OBJECTIVE: To determine the in-hospital outcomes of patients with SLE treated with MPPT and to identify factors associated with adverse outcomes.
GENERAL STUDY DESIGN: Retrospective
POPULATION: Adult patients with SLE who were admitted in Philippine General Hospital and underwent MPPT from January 2008 to December 2012.
METHODS: Patient demographics, disease characteristics on admission, indications for MPPT and in-hospital outcomes were extracted.
ANALYSIS: Chi-square test and Fisher's exact test were used to elicit association of population characteristics to outcomes.
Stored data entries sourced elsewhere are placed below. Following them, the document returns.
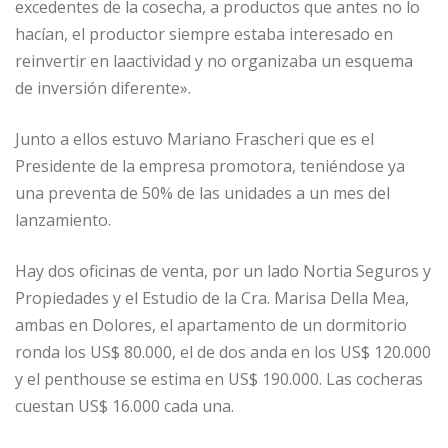
excedentes de la cosecha, a productos que antes no lo
hacían, el productor siempre estaba interesado en
reinvertir en laactividad y no organizaba un esquema
de inversión diferente».
Junto a ellos estuvo Mariano Frascheri que es el
Presidente de la empresa promotora, teniéndose ya
una preventa de 50% de las unidades a un mes del
lanzamiento.
Hay dos oficinas de venta, por un lado Nortia Seguros y
Propiedades y el Estudio de la Cra. Marisa Della Mea,
ambas en Dolores, el apartamento de un dormitorio
ronda los US$ 80.000, el de dos anda en los US$ 120.000
y el penthouse se estima en US$ 190.000. Las cocheras
cuestan US$ 16.000 cada una.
RESULTS: Forty-two patients with SLE who underwent MPPT were included. Majority are females (98%) and most (60%) underwent MPPT within one year of SLE diagnosis. High disease activity is seen at the time
of MPPT with a mean Mex-SLEDAI score of 14.69. Infection (83%) is the most common comorbidity. Anemia, hypoalbuminemia and significant proteinuria are the most common laboratory abnormalities. The top indication for MPPT is nephritis (83.3%). The dose received by the majority (66.7%) is one gram/day for three days, which is a high dose.
Improvement rate is 76% but the in-hospital complication rate is 64% and mortality rate is 21%. Patients with in-hospital complications have significantly lower absolute lymphocyte count (p=0.013), serum albumin (p=0.04) and greater 24-hour proteinuria (p=0.04) at baseline. High-dose MPPT is significantly associated with in-hospital complications (p=0.04) but not mortality. Nephritis (p= 0.04) and low platelet counts at baseline (p=0.01) are associated with mortality.
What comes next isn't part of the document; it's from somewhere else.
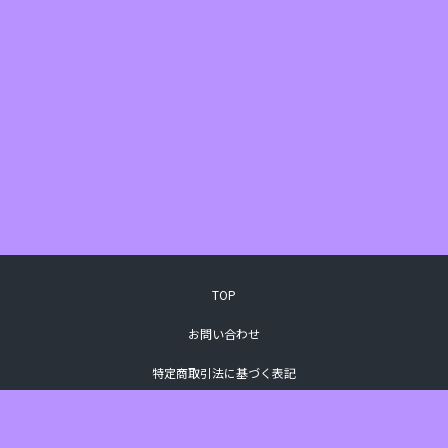
TOP
お問い合わせ
特定商取引法に基づく表記
プライバシーポリシー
CONCLUSION: In this population, there is a high rate of improvement of lupus disease activity when MPPT is used but there is a corresponding high rate of in-hospital complications and mortality. High dose of MPPT seems to be associated with increased in- hospital complication, while nephritis and low platelet count showed a probable association with mortality. Further studies on a larger cohort are needed. For now, the findings of this study may be helpful in developing guidelines on the use of MPPT among Filipino patients with SLE.